Crypto Tax in Malta

The Comfort of an Established Fiscal Regime

In this article, our Head of Tax & Corporate Steve Muscat Azzopardi explains the key features of Malta’s tax rules surrounding crypto as used in or through a Malta Company.

Article 96(2) of Malta’s Income Tax Act (ITA) sets in place a clear position on the way holding or trading virtual financial assets in Malta will give rise to a tax liability. The risk in dealing in such emerging assets without clear treatment of tax is that a fiscal authority may at any time implement new tax legislation, that may take effect retrospectively. This renders crypto operations in an unregulated jurisdiction extremely uncertain.

DLT Asset Classification

The first step is to determine the nature of the cryptocurrencies, defined in the ITA as Distributed Ledger Technology Assets or DLT Assets, as summarised below:

  1. Coins: DLT assets designed to be used as means of payment, medium of exchange or store of value – effectively the digital equivalent of fiat currencies.
  2. Financial Tokens: any DLT asset that represents, or whose attributes are similar to Financial Instruments, typically referred to as Security Tokens.
  3. Utility Tokens: these are DLT assets designed to be used within a limited platform or network with the scope of being exchanged for goods or services on that same platform/s.
  4. Hybrid Tokens: DLT assets that exhibit features of both financial and utility tokens

Despite the definitions above, classification is in fact of limited value for tax purposes since the tax applying to any type of DLT asset will be determined on the basis of the purpose for and the context within which it is used.

The starting point is that in general, applicable income tax principles will apply to DLT transactions with due regard being given to the nature of the transaction, status of parties and the specific details and circumstances of each case.

Valuation of a DLT Asset – Malta

Under the ITA, the reference value of a DLT asset for income tax purposes shall be the market value of the DLT asset in question as determined by the rate established by the relevant Maltese authority. Where such value is not available, it will be determined by reference to the average quoted price on reputable exchanges, on the date when the relevant transaction or event occurs, or such other methodology to the satisfaction of the Commissioner for Revenue (CfR).

Values expressed in cryptocurrencies will need to be converted to the reporting (fiat) currencies in which the legal entity presents its financial statements.

Where a company accepts to be paid in cryptocurrency, this shall be treated in the same manner as payment in any other currency, whereas payment by means of the transfer of a financial or utility token will be treated in the same manner as a payment in kind. Note that the mode of payment will not result in a change as to when revenue is recognised or the manner in which taxable profits are calculated.

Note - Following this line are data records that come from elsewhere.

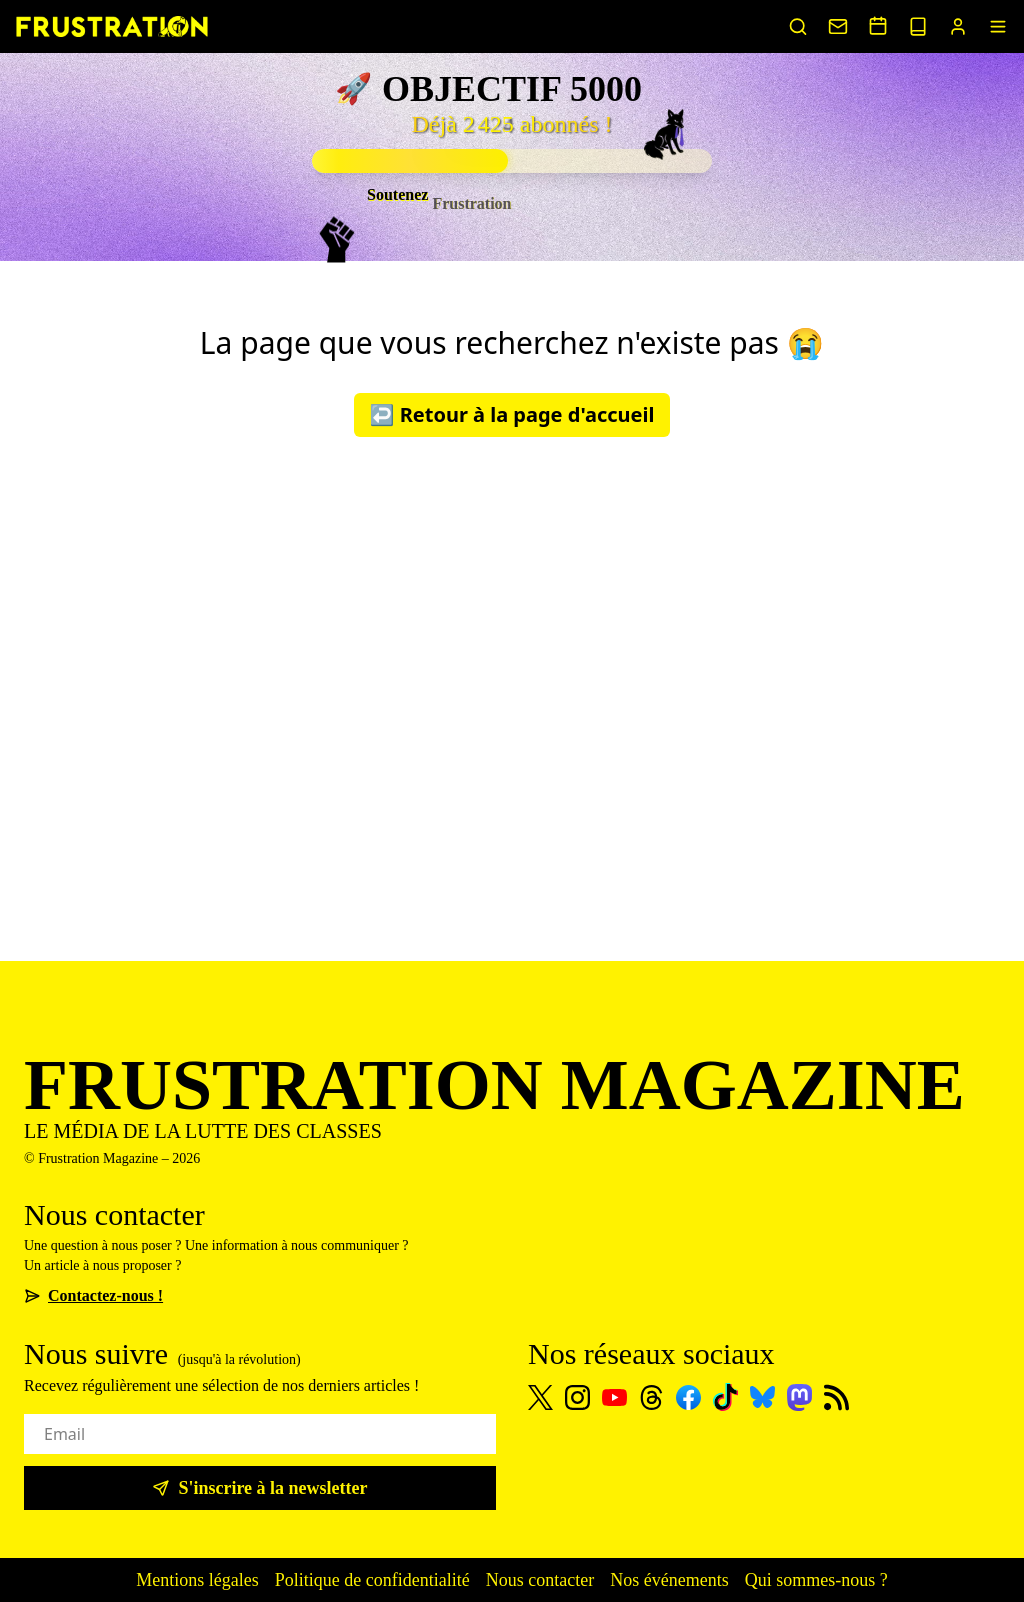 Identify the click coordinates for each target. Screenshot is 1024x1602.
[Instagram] (577, 1397)
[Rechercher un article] (798, 26)
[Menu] (998, 26)
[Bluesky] (762, 1397)
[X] (540, 1398)
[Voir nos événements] (878, 25)
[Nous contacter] (838, 26)
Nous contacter (540, 1580)
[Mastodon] (799, 1397)
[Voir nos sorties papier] (918, 26)
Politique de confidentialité (372, 1580)
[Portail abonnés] (958, 26)
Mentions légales (197, 1580)
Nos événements (669, 1580)
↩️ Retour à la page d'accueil (512, 414)
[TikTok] (725, 1397)
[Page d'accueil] (112, 26)
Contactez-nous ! (93, 1295)
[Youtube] (614, 1398)
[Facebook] (688, 1397)
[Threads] (651, 1397)
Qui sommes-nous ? (816, 1580)
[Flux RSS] (836, 1397)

Tax Treatment of Coins in Malta

The profits realised from the trading of coins as defined above are treated like the profits derived from the exchange of fiat currency and proceeds from the sale of coins held as trading stock in a business are taxed as ordinary income. Day trading of coins would therefore fall under this definition. Gains or profits from the mining of cryptocurrency also represent trading income. However, capital gains derived on the disposal of coins held as capital assets (or long-term trading) fall outside the scope of capital gains taxation.

Tax Treatment of Return on Financial Tokens

The return derived from the holding of a financial token, such as interest, premiums, payments equivalent to dividends whether in cryptocurrency or in kind is treated as income for tax purposes.

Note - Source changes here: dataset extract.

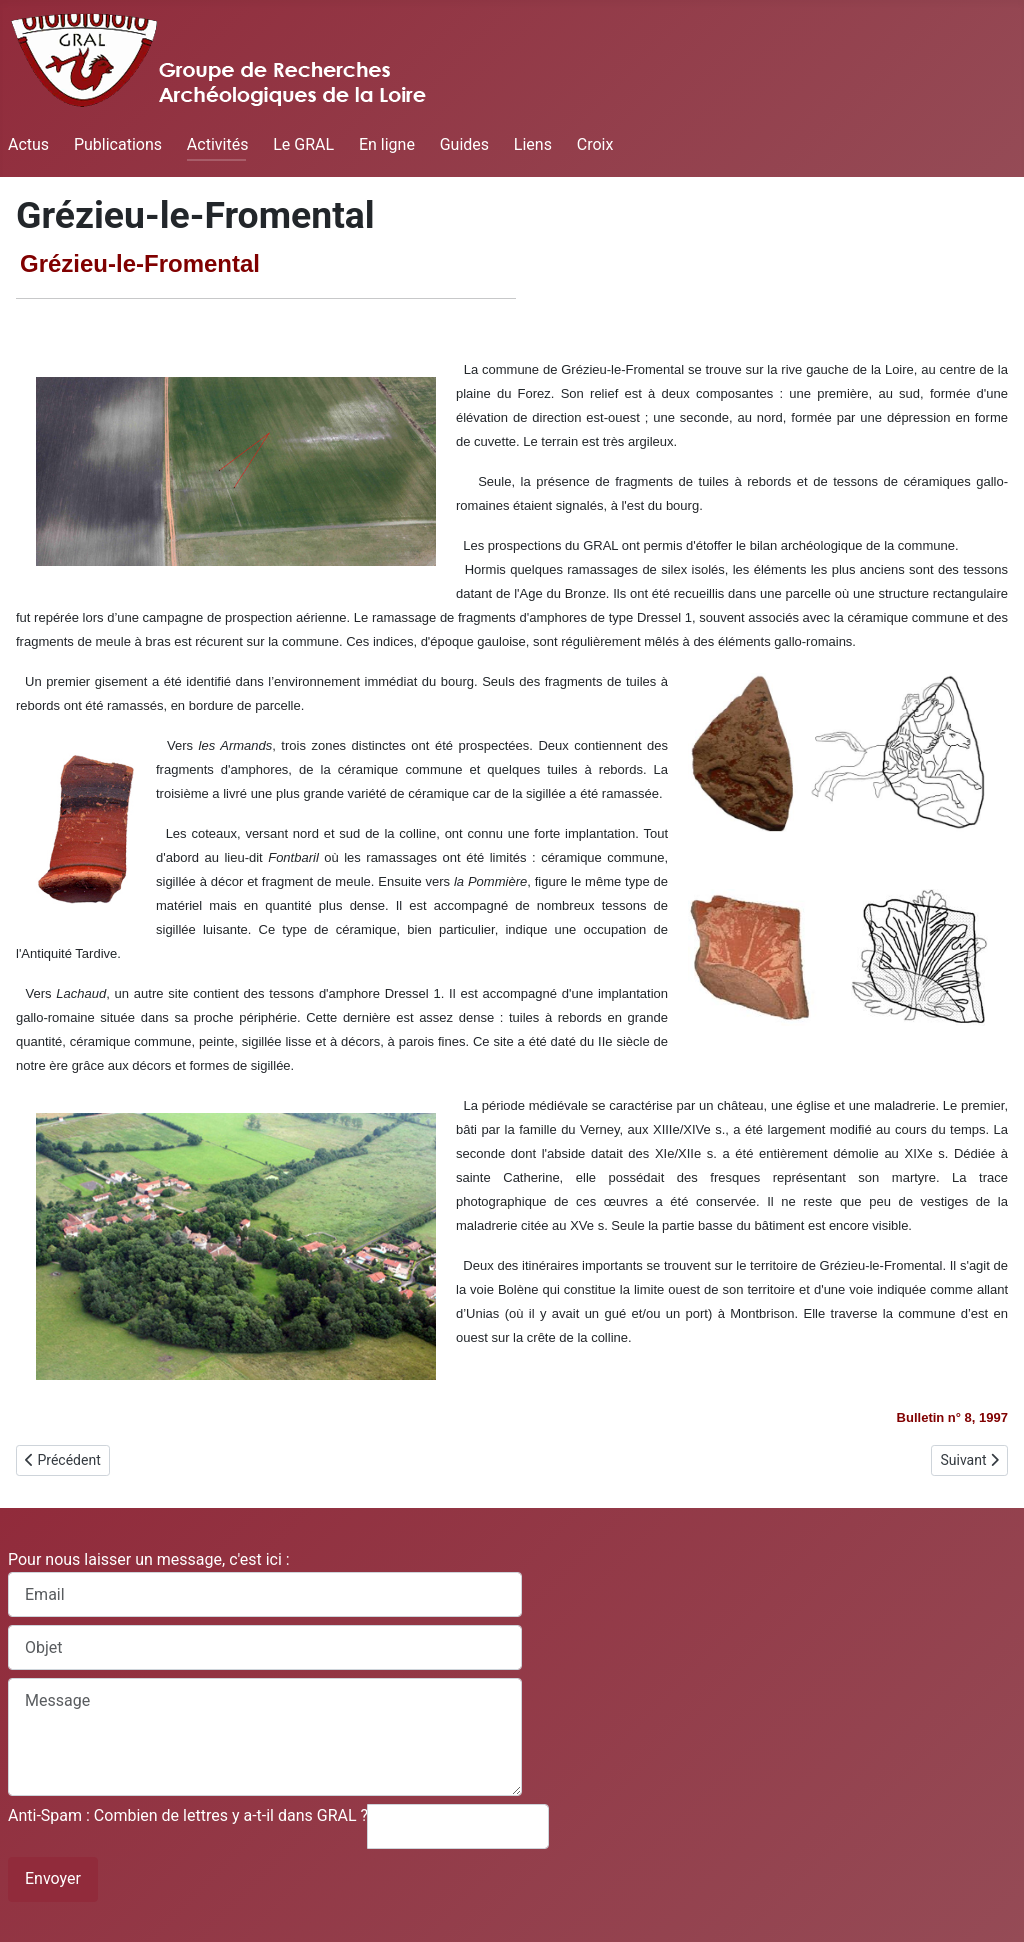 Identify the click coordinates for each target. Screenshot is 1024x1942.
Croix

Tax applying to Transfers of Financial & Utility Tokens

The proceeds derived from the transfer of tokens of either type will be liable to tax depending on whether the tokens are held for purposes of trade of whether they are held as capital assets. 

Where the taxpayer trades in the tokens, proceeds are taxed as trading income in terms of the ordinary income tax rules and applying the badges of trade test where necessary.

Where the transfer is not a trading transaction, it is necessary to determine whether the transfer of a financial asset could be deemed to be the transfer of a security and therefore would fall within the scope of the provisions on capital gains. Transfers of utility tokens fall outside the scope of tax on capital gains. 

Tax Treatment of Initial Offerings

Where any initial coin offering raises capital, the proceeds of such issue are not treated as income of the issuer and are therefore exempt of tax. On the other hand, the offering of utility tokens entails an obligation of the issuer to perform a service or to supply goods or benefits to the token holder. As such, the proceeds of a utility token ICO contribute to the sales revenue of the business and any resulting gain or profit realised from the provision of the services or the supply of the goods will represent ordinary taxable income for the issuer.

Stamp Duty on DLT Assets

Where DLT assets being transferred have the same characteristics as “marketable securities” as defined in the Duty on Documents and Transfers Act (DDT Act), they shall be subject to duty in accordance with the applicable provisions of the DDT Act. This Act defines ‘marketable securities’ as “a holding of share capital in any company and any document representing the same”.

Malta Crypto Tax in Practice The provisions as outlined above make a compelling argument for crypto entrepreneurs to set up in Malta through a Malta Company that may benefit from the existing Tax Refund System & Fiscal Consolidation, or the Notional Interest Deduction  mechanism that rewards equity holding.